03/02/04
- Par l'entremise de son chargé de la Défense et de
la Sécurité nationale, le Gouvernement en Exil met une
nouvelle fois les gouvernants djiboutiens actuels au piquet sur le
plan international.

Par
Ali Abdillahi Iftin.
Confrontés
comme le sont tous les Djiboutiens à un ersatz de Justice à
la solde du pouvoir en place et à défaut de ne pouvoir
lancer une information judiciaire à Djibouti contre les responsables
d'actes délictueux, le Gouvernement en Exil est de plus
en plus inquiet quant aux dérives sans limites d'un Etat de
non droit et qui est à l'agonie.
L'une
des " Affaires " que tente d'étouffer les gouvernants
djiboutiens actuels vis à vis des USA est celle du trafic des
matières radioactives qui ont transité,
en un temps passé - par Djibouti et à destination de
l'Irak.
En
avant propos, il faut savoir qu'il était question de faire
de ce service, une direction vu son emprise sur la vie quotidienne
des Djiboutiens depuis que 'Ismaël Omar Guelleh s'est accaparé
tous les pouvoirs par la falsification des Elections législatives
de 1999.
Le
S.D.S est chargé de la sécurité intérieure
et extérieure de la République de Djibouti.

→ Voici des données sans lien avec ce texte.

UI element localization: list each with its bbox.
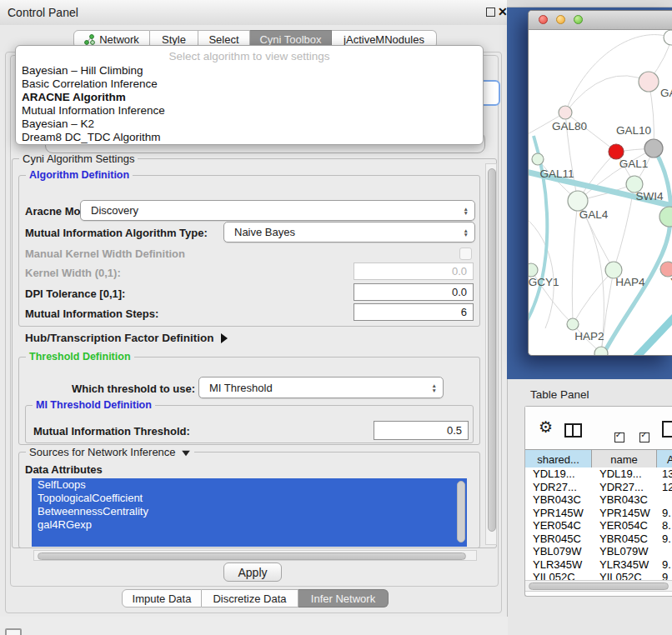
settings-vertical-scrollbar[interactable] bbox=[485, 163, 497, 545]
network-window-titlebar[interactable] bbox=[529, 11, 672, 30]
table-horizontal-scrollbar[interactable] bbox=[525, 580, 672, 592]
node-gal-pink[interactable] bbox=[639, 72, 659, 92]
algorithm-dropdown-popup: Select algorithm to view settings Bayesi… bbox=[15, 45, 484, 145]
mi-threshold-group-title: MI Threshold Definition bbox=[33, 399, 155, 411]
aracne-mode-combo[interactable]: Discovery ▲▼ bbox=[80, 200, 475, 221]
network-window: GAL80 GAL10 GAL1 GAL11 SWI4 GAL4 GCY1 HA… bbox=[528, 10, 672, 356]
algorithm-option[interactable]: Bayesian – K2 bbox=[16, 118, 483, 131]
column-header-name[interactable]: name bbox=[592, 450, 657, 468]
mi-type-combo[interactable]: Naive Bayes ▲▼ bbox=[223, 222, 475, 242]
kernel-width-field[interactable]: 0.0 bbox=[354, 262, 474, 280]
table-row[interactable]: YBR043CYBR043C bbox=[525, 493, 672, 507]
checked-checkbox-icon[interactable]: ✓ bbox=[614, 432, 624, 442]
table-row[interactable]: YDL19...YDL19...13 bbox=[525, 468, 672, 481]
float-icon[interactable] bbox=[486, 8, 495, 17]
attribute-list-scrollbar[interactable] bbox=[457, 481, 465, 542]
algorithm-option[interactable]: Basic Correlation Inference bbox=[16, 78, 483, 91]
manual-kernel-checkbox[interactable] bbox=[459, 248, 472, 260]
algorithm-option-highlighted[interactable]: ARACNE Algorithm bbox=[16, 91, 483, 104]
table-row[interactable]: YBR045CYBR045C9. bbox=[525, 532, 672, 546]
tab-discretize-data-label: Discretize Data bbox=[213, 592, 286, 605]
hub-definition-toggle[interactable]: Hub/Transcription Factor Definition bbox=[25, 332, 228, 344]
checked-checkbox-icon[interactable]: ✓ bbox=[639, 432, 649, 442]
collapse-down-icon bbox=[182, 450, 190, 455]
node-gcy1[interactable] bbox=[529, 263, 538, 277]
node-label: GAL80 bbox=[552, 120, 587, 132]
minimized-panel-icon[interactable] bbox=[5, 628, 22, 635]
mi-steps-value: 6 bbox=[461, 306, 467, 318]
bottom-tabbar: Impute Data Discretize Data Infer Networ… bbox=[0, 588, 507, 613]
cyni-algorithm-settings-title: Cyni Algorithm Settings bbox=[19, 152, 138, 165]
node-swi4[interactable] bbox=[659, 207, 672, 227]
table-panel-title: Table Panel bbox=[530, 388, 589, 401]
network-node-labels: GAL80 GAL10 GAL1 GAL11 SWI4 GAL4 GCY1 HA… bbox=[529, 87, 672, 342]
table-row[interactable]: YDR27...YDR27...12 bbox=[525, 481, 672, 494]
new-table-icon[interactable] bbox=[662, 421, 672, 438]
apply-button-label: Apply bbox=[238, 566, 267, 579]
node-label: GAL1 bbox=[619, 158, 649, 170]
gear-icon[interactable]: ⚙ bbox=[539, 419, 553, 435]
screen: Control Panel ✕ Network Style Select bbox=[0, 0, 672, 635]
table-row[interactable]: YLR345WYLR345W9. bbox=[525, 558, 672, 572]
split-columns-icon[interactable] bbox=[564, 423, 582, 438]
tab-jactivemnodules-label: jActiveMNodules bbox=[344, 33, 424, 46]
data-attributes-label: Data Attributes bbox=[25, 463, 103, 476]
tab-select-label: Select bbox=[208, 33, 238, 46]
network-icon bbox=[84, 34, 95, 45]
kernel-width-value: 0.0 bbox=[452, 265, 467, 278]
sources-group-title[interactable]: Sources for Network Inference bbox=[26, 446, 194, 458]
network-canvas[interactable]: GAL80 GAL10 GAL1 GAL11 SWI4 GAL4 GCY1 HA… bbox=[529, 29, 672, 356]
which-threshold-combo[interactable]: MI Threshold ▲▼ bbox=[198, 377, 444, 398]
node-label: GAL4 bbox=[579, 208, 609, 221]
node-top-right[interactable] bbox=[664, 30, 672, 45]
table-row[interactable]: YIL052CYIL052C9 bbox=[525, 571, 672, 580]
table-row[interactable]: YPR145WYPR145W9. bbox=[525, 507, 672, 520]
stepper-icon: ▲▼ bbox=[464, 228, 469, 237]
zoom-traffic-light-icon[interactable] bbox=[574, 15, 583, 24]
hub-definition-label: Hub/Transcription Factor Definition bbox=[25, 332, 214, 344]
attribute-item[interactable]: BetweennessCentrality bbox=[32, 505, 467, 518]
algorithm-option[interactable]: Dream8 DC_TDC Algorithm bbox=[16, 131, 483, 144]
node-salmon[interactable] bbox=[660, 262, 672, 277]
node-gal10[interactable] bbox=[644, 139, 663, 158]
table-row[interactable]: YER054CYER054C8. bbox=[525, 519, 672, 532]
data-attributes-list[interactable]: SelfLoops TopologicalCoefficient Between… bbox=[32, 478, 467, 547]
tab-impute-data[interactable]: Impute Data bbox=[122, 589, 202, 608]
node-gal11[interactable] bbox=[532, 153, 544, 165]
mi-steps-field[interactable]: 6 bbox=[354, 303, 474, 321]
mi-threshold-field[interactable]: 0.5 bbox=[374, 421, 469, 440]
tab-infer-network-label: Infer Network bbox=[311, 592, 375, 605]
mi-type-value: Naive Bayes bbox=[234, 226, 295, 238]
close-traffic-light-icon[interactable] bbox=[539, 15, 548, 24]
stepper-icon: ▲▼ bbox=[432, 383, 437, 392]
aracne-mode-value: Discovery bbox=[91, 204, 138, 217]
node-bottom[interactable] bbox=[594, 347, 608, 356]
mi-threshold-label: Mutual Information Threshold: bbox=[33, 425, 190, 438]
tab-style-label: Style bbox=[162, 33, 186, 46]
control-panel-header: Control Panel ✕ bbox=[0, 0, 507, 26]
mi-type-label: Mutual Information Algorithm Type: bbox=[25, 227, 208, 239]
apply-button[interactable]: Apply bbox=[223, 562, 282, 582]
close-icon[interactable]: ✕ bbox=[498, 5, 508, 18]
node-label: GAL10 bbox=[616, 124, 651, 137]
attribute-item[interactable]: SelfLoops bbox=[32, 478, 467, 492]
attribute-item[interactable]: TopologicalCoefficient bbox=[32, 492, 467, 505]
mi-threshold-value: 0.5 bbox=[447, 424, 462, 437]
table-row[interactable]: YBL079WYBL079W bbox=[525, 545, 672, 558]
dpi-tolerance-field[interactable]: 0.0 bbox=[354, 283, 474, 301]
manual-kernel-label: Manual Kernel Width Definition bbox=[25, 248, 185, 260]
column-header-shared-name[interactable]: shared... bbox=[525, 450, 592, 468]
settings-horizontal-scrollbar[interactable] bbox=[33, 550, 477, 561]
dpi-tolerance-value: 0.0 bbox=[452, 286, 467, 298]
minimize-traffic-light-icon[interactable] bbox=[556, 15, 565, 24]
column-header-partial[interactable]: A bbox=[657, 450, 672, 468]
node-hap2[interactable] bbox=[567, 318, 579, 330]
table-body: YDL19...YDL19...13 YDR27...YDR27...12 YB… bbox=[525, 468, 672, 580]
tab-infer-network[interactable]: Infer Network bbox=[298, 589, 389, 608]
algorithm-option[interactable]: Mutual Information Inference bbox=[16, 104, 483, 118]
attribute-item[interactable]: gal4RGexp bbox=[32, 518, 467, 532]
node-gal80[interactable] bbox=[559, 106, 572, 119]
tab-network-label: Network bbox=[99, 33, 139, 46]
tab-discretize-data[interactable]: Discretize Data bbox=[202, 589, 298, 608]
algorithm-option[interactable]: Bayesian – Hill Climbing bbox=[16, 64, 483, 78]
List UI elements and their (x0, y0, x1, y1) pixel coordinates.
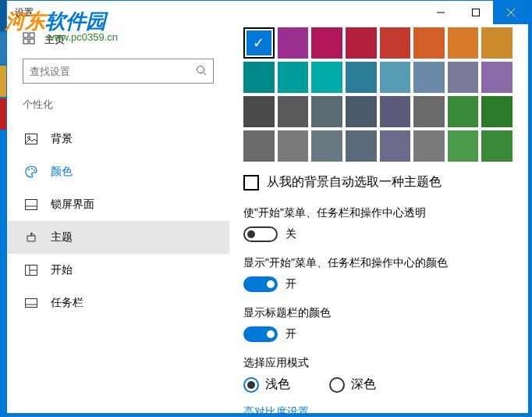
desktop-edge (0, 0, 6, 417)
color-swatch[interactable] (380, 96, 411, 127)
svg-point-8 (197, 66, 204, 73)
svg-point-13 (31, 168, 33, 169)
search-icon (196, 65, 207, 78)
color-swatch[interactable] (413, 96, 445, 127)
color-swatch[interactable] (413, 130, 445, 162)
color-swatch[interactable] (311, 62, 342, 93)
color-swatch[interactable] (278, 96, 309, 127)
search-input[interactable] (30, 66, 196, 77)
color-swatch[interactable] (243, 96, 275, 127)
color-swatch[interactable] (380, 130, 411, 162)
high-contrast-link[interactable]: 高对比度设置 (243, 405, 512, 413)
nav-item-colors[interactable]: 颜色 (23, 155, 214, 188)
nav-label: 锁屏界面 (51, 198, 94, 212)
home-icon (23, 32, 35, 48)
dark-label: 深色 (351, 376, 376, 393)
color-swatch[interactable] (243, 62, 275, 93)
color-swatch[interactable] (278, 27, 309, 59)
titlecolor-label: 显示标题栏的颜色 (243, 306, 512, 320)
color-swatch[interactable] (346, 62, 377, 93)
checkbox-icon[interactable] (243, 175, 259, 191)
color-palette: ✓ (243, 27, 512, 162)
color-swatch[interactable] (481, 62, 512, 93)
color-swatch[interactable] (380, 27, 411, 59)
taskbar-icon (24, 298, 38, 308)
color-swatch[interactable]: ✓ (243, 27, 275, 59)
color-swatch[interactable] (448, 62, 479, 93)
nav-label: 颜色 (51, 165, 73, 179)
auto-color-label: 从我的背景自动选取一种主题色 (267, 174, 442, 191)
color-swatch[interactable] (380, 62, 411, 93)
color-swatch[interactable] (481, 27, 512, 59)
auto-color-row[interactable]: 从我的背景自动选取一种主题色 (243, 174, 512, 191)
svg-rect-7 (30, 39, 34, 44)
svg-point-12 (28, 169, 30, 170)
window-title: 设置 (15, 6, 423, 20)
color-swatch[interactable] (413, 27, 445, 59)
titlebar: 设置 (7, 1, 528, 24)
svg-rect-16 (26, 206, 37, 210)
color-swatch[interactable] (346, 96, 377, 127)
showcolor-toggle[interactable] (243, 276, 278, 292)
nav-label: 任务栏 (51, 296, 83, 310)
appmode-light[interactable]: 浅色 (243, 376, 290, 393)
nav-item-taskbar[interactable]: 任务栏 (23, 287, 214, 319)
color-swatch[interactable] (413, 62, 445, 93)
light-label: 浅色 (265, 376, 290, 393)
transparency-state: 关 (286, 227, 296, 241)
appmode-dark[interactable]: 深色 (329, 376, 376, 393)
section-label: 个性化 (23, 98, 214, 112)
titlebar-controls (423, 1, 528, 24)
svg-point-14 (34, 169, 35, 171)
nav-item-themes[interactable]: 主题 (7, 221, 229, 254)
svg-line-9 (204, 72, 207, 75)
home-link[interactable]: 主页 (23, 32, 214, 48)
svg-rect-15 (26, 200, 37, 210)
titlecolor-toggle[interactable] (243, 326, 278, 342)
color-swatch[interactable] (481, 130, 512, 162)
color-swatch[interactable] (346, 27, 377, 59)
nav-label: 背景 (51, 132, 73, 146)
svg-point-11 (28, 137, 30, 139)
color-swatch[interactable] (311, 96, 342, 127)
appmode-label: 选择应用模式 (243, 356, 512, 370)
left-panel: 主页 个性化 背景 颜色 锁屏界面 (7, 24, 229, 413)
color-swatch[interactable] (243, 130, 275, 162)
color-swatch[interactable] (311, 27, 342, 59)
svg-rect-4 (23, 33, 28, 37)
color-swatch[interactable] (278, 62, 309, 93)
color-swatch[interactable] (481, 96, 512, 127)
search-box[interactable] (23, 59, 214, 84)
radio-icon[interactable] (243, 377, 259, 393)
svg-rect-1 (472, 9, 479, 16)
nav-item-lockscreen[interactable]: 锁屏界面 (23, 188, 214, 221)
theme-icon (24, 231, 38, 244)
color-swatch[interactable] (346, 130, 377, 162)
svg-rect-6 (23, 39, 28, 44)
start-icon (24, 265, 38, 276)
minimize-button[interactable] (423, 1, 458, 24)
color-swatch[interactable] (311, 130, 342, 162)
home-label: 主页 (44, 33, 65, 47)
showcolor-state: 开 (286, 277, 296, 291)
radio-icon[interactable] (329, 377, 345, 393)
titlecolor-state: 开 (286, 327, 296, 341)
color-swatch[interactable] (448, 130, 479, 162)
color-swatch[interactable] (278, 130, 309, 162)
nav-item-start[interactable]: 开始 (23, 254, 214, 287)
close-button[interactable] (493, 1, 528, 24)
right-panel: ✓ 从我的背景自动选取一种主题色 使"开始"菜单、任务栏和操作中心透明 关 显示… (229, 24, 528, 413)
picture-icon (24, 134, 38, 144)
color-swatch[interactable] (448, 96, 479, 127)
color-swatch[interactable] (448, 27, 479, 59)
nav-label: 主题 (51, 230, 73, 244)
palette-icon (24, 166, 38, 178)
transparency-toggle[interactable] (243, 226, 278, 242)
transparency-label: 使"开始"菜单、任务栏和操作中心透明 (243, 206, 512, 220)
showcolor-label: 显示"开始"菜单、任务栏和操作中心的颜色 (243, 256, 512, 270)
maximize-button[interactable] (458, 1, 493, 24)
svg-rect-5 (30, 33, 34, 37)
svg-rect-10 (26, 134, 37, 144)
nav-item-background[interactable]: 背景 (23, 123, 214, 155)
checkmark-icon: ✓ (253, 34, 264, 52)
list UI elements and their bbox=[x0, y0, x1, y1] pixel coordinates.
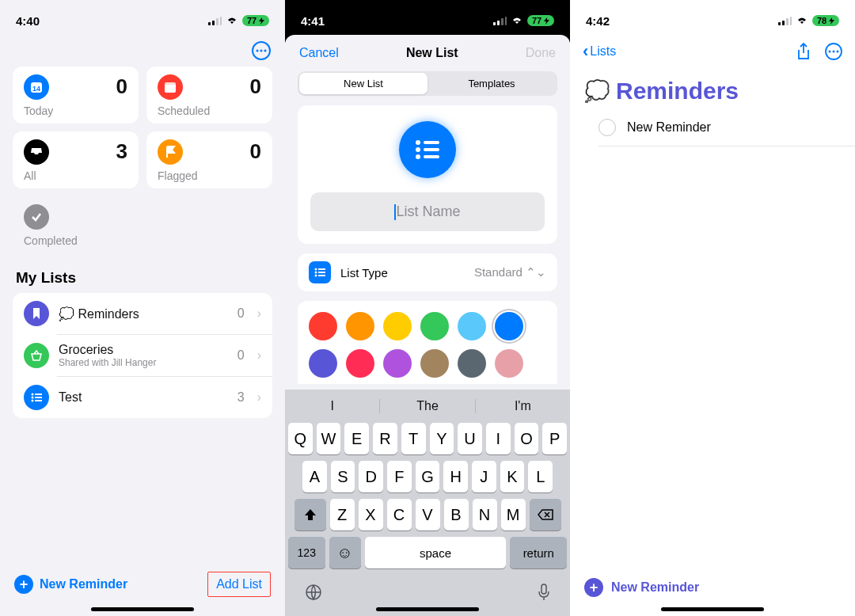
segmented-control[interactable]: New List Templates bbox=[298, 71, 557, 96]
key-y[interactable]: Y bbox=[430, 423, 454, 454]
more-icon[interactable] bbox=[825, 43, 842, 60]
svg-rect-36 bbox=[782, 21, 785, 25]
key-u[interactable]: U bbox=[458, 423, 482, 454]
list-bullet-icon[interactable] bbox=[399, 121, 456, 178]
list-type-row[interactable]: List Type Standard ⌃⌄ bbox=[298, 253, 557, 291]
prediction[interactable]: The bbox=[379, 399, 474, 413]
key-s[interactable]: S bbox=[331, 461, 355, 492]
color-swatch[interactable] bbox=[309, 312, 337, 340]
key-o[interactable]: O bbox=[515, 423, 539, 454]
home-indicator[interactable] bbox=[376, 607, 479, 611]
list-bullet-icon bbox=[24, 385, 49, 410]
space-key[interactable]: space bbox=[365, 537, 507, 568]
card-scheduled[interactable]: 0 Scheduled bbox=[146, 67, 272, 124]
card-completed[interactable]: Completed bbox=[13, 196, 139, 253]
key-l[interactable]: L bbox=[528, 461, 553, 492]
card-all[interactable]: 3 All bbox=[13, 131, 139, 188]
new-reminder-button[interactable]: + New Reminder bbox=[14, 575, 127, 594]
nav-bar: ‹ Lists bbox=[570, 35, 855, 65]
status-bar: 4:42 78 bbox=[570, 0, 855, 35]
list-name: Test bbox=[59, 390, 228, 405]
svg-rect-12 bbox=[35, 394, 42, 395]
reminder-item[interactable]: New Reminder bbox=[598, 109, 855, 146]
mic-icon[interactable] bbox=[537, 583, 551, 602]
key-b[interactable]: B bbox=[444, 499, 469, 530]
screen-new-list: 4:41 77 Cancel New List Done New List Te… bbox=[285, 0, 570, 616]
wifi-icon bbox=[511, 16, 523, 25]
color-swatch[interactable] bbox=[495, 349, 523, 378]
card-today[interactable]: 14 0 Today bbox=[13, 67, 139, 124]
color-swatch[interactable] bbox=[346, 349, 374, 378]
list-row[interactable]: Test 3 › bbox=[57, 376, 272, 418]
calendar-grid-icon bbox=[158, 74, 183, 100]
prediction[interactable]: I'm bbox=[475, 399, 570, 413]
done-button[interactable]: Done bbox=[526, 46, 556, 60]
color-swatch[interactable] bbox=[346, 312, 374, 340]
svg-rect-10 bbox=[165, 82, 176, 85]
add-list-button[interactable]: Add List bbox=[207, 572, 271, 597]
svg-point-13 bbox=[32, 397, 34, 399]
new-reminder-button[interactable]: + New Reminder bbox=[584, 578, 699, 597]
key-c[interactable]: C bbox=[387, 499, 412, 530]
cancel-button[interactable]: Cancel bbox=[299, 46, 339, 60]
prediction[interactable]: I bbox=[285, 399, 379, 413]
status-icons: 77 bbox=[208, 15, 269, 26]
color-swatch[interactable] bbox=[495, 312, 523, 340]
key-d[interactable]: D bbox=[359, 461, 383, 492]
completion-circle[interactable] bbox=[598, 119, 616, 136]
color-swatch[interactable] bbox=[458, 312, 486, 340]
svg-rect-0 bbox=[208, 22, 211, 25]
key-m[interactable]: M bbox=[501, 499, 526, 530]
more-menu-button[interactable] bbox=[252, 41, 271, 60]
key-z[interactable]: Z bbox=[330, 499, 355, 530]
key-p[interactable]: P bbox=[542, 423, 567, 454]
list-row[interactable]: 💭 Reminders 0 › bbox=[13, 293, 272, 334]
key-i[interactable]: I bbox=[486, 423, 511, 454]
color-swatch[interactable] bbox=[309, 349, 337, 378]
key-j[interactable]: J bbox=[472, 461, 496, 492]
svg-point-41 bbox=[833, 51, 835, 53]
home-indicator[interactable] bbox=[91, 607, 194, 611]
key-x[interactable]: X bbox=[359, 499, 383, 530]
home-indicator[interactable] bbox=[661, 607, 764, 611]
shift-key[interactable] bbox=[294, 499, 326, 530]
key-e[interactable]: E bbox=[344, 423, 369, 454]
color-swatch[interactable] bbox=[383, 349, 412, 378]
basket-icon bbox=[24, 343, 49, 368]
flag-icon bbox=[158, 139, 183, 165]
back-button[interactable]: ‹ Lists bbox=[583, 41, 616, 62]
list-row[interactable]: Groceries Shared with Jill Hanger 0 › bbox=[57, 334, 272, 376]
card-flagged[interactable]: 0 Flagged bbox=[146, 131, 272, 188]
numbers-key[interactable]: 123 bbox=[288, 537, 325, 568]
color-swatch[interactable] bbox=[458, 349, 486, 378]
key-g[interactable]: G bbox=[416, 461, 440, 492]
key-w[interactable]: W bbox=[317, 423, 341, 454]
key-f[interactable]: F bbox=[387, 461, 412, 492]
toolbar bbox=[0, 35, 285, 67]
segment-new-list[interactable]: New List bbox=[299, 73, 428, 94]
segment-templates[interactable]: Templates bbox=[428, 73, 556, 94]
return-key[interactable]: return bbox=[510, 537, 567, 568]
smart-lists-grid: 14 0 Today 0 Scheduled 3 All bbox=[0, 67, 285, 253]
delete-key[interactable] bbox=[530, 499, 561, 530]
list-emoji: 💭 bbox=[584, 79, 610, 104]
key-n[interactable]: N bbox=[473, 499, 497, 530]
color-swatch[interactable] bbox=[420, 349, 449, 378]
my-lists-header: My Lists bbox=[0, 253, 285, 293]
key-t[interactable]: T bbox=[401, 423, 426, 454]
list-name-input[interactable]: List Name bbox=[310, 192, 545, 231]
key-q[interactable]: Q bbox=[288, 423, 313, 454]
key-a[interactable]: A bbox=[302, 461, 327, 492]
color-swatch[interactable] bbox=[383, 312, 412, 340]
list-title-text: Reminders bbox=[616, 78, 739, 105]
globe-icon[interactable] bbox=[304, 583, 323, 602]
key-h[interactable]: H bbox=[443, 461, 468, 492]
key-v[interactable]: V bbox=[416, 499, 440, 530]
calendar-icon: 14 bbox=[24, 74, 49, 100]
share-icon[interactable] bbox=[796, 43, 811, 60]
color-swatch[interactable] bbox=[420, 312, 449, 340]
chevron-right-icon: › bbox=[254, 390, 261, 405]
emoji-key[interactable]: ☺ bbox=[329, 537, 361, 568]
key-k[interactable]: K bbox=[500, 461, 525, 492]
key-r[interactable]: R bbox=[373, 423, 397, 454]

Il est directement
commandé par le nommé Hassan Saïd Kaireh, dit madobé,
qui a été nommé au poste de Chef de la Sécurité
Nationale à la Présidence.
Il
bénéficie de l'entière confiance du président
pour qui il est l'homme des basses manoeuvres et l'exécuteur
des basses uvres, coups tordus et autres manipulations illégales.
IOG
étant un instinctif et de nature très méfiante,
la pérennité de l'absence de politique économique,
sociale et politique de son régime étant basée
sur la culture de la Sécurité, du Secret et de l'emploi
de la force, il fait transiter par son épouse Khadra Mahamoud
Haid la majorité des dossiers traités par Hassan Said
Kaireh.
Cependant,
il se réserve de traiter certains dossiers avec lui.
On
peut donc dire que Hassan Said Kaireh est supervisé par Khadra
Mahamoud Haid.
Ancien
indicatrice de la Police française et des RG avant l'indépendance,
cette dernière est très active, très influente
sur son mari et sur un groupe d'hommes et de femmes qu'elle dirige
tant sur le plan local que régional au Somaliland et en Ethiopie.
Il
lui suffit de puiser dans les caisses des finances publiques, ce
dont elle ne se prive pas de faire.
Le
S.D.S. est donc le principal instrument de l'Etat djiboutien qui grâce
à ce moyen contrôle et maintien une terreur permanente,
notamment dans les rangs des opposants politiques comme à tous
les niveaux de la hiérarchie publique et privée du pays.
Les
agents officiels de ce service ne sont pas nombreux et sont connus
; mais ceux qui pointent ponctuellement au SDS sont très importants.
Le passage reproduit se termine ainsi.